Task description: The output should consist solely of the line containing "имеют ограниченную долю, при этом" and the lines that follow it through the end of the data below.

Supplied records:
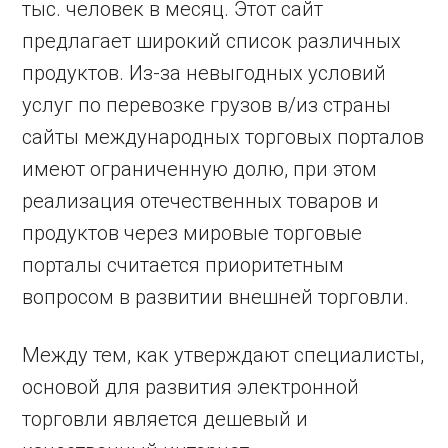
тыс. человек в месяц. Этот сайт
предлагает широкий список различных
продуктов. Из-за невыгодных условий
услуг по перевозке грузов в/из страны
сайты международных торговых порталов
имеют ограниченную долю, при этом
реализация отечественных товаров и
продуктов через мировые торговые
порталы считается приоритетным
вопросом в развитии внешней торговли.
Между тем, как утверждают специалисты,
основой для развития электронной
торговли является дешевый и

Task answer:
имеют ограниченную долю, при этом
реализация отечественных товаров и
продуктов через мировые торговые
порталы считается приоритетным
вопросом в развитии внешней торговли.
Между тем, как утверждают специалисты,
основой для развития электронной
торговли является дешевый и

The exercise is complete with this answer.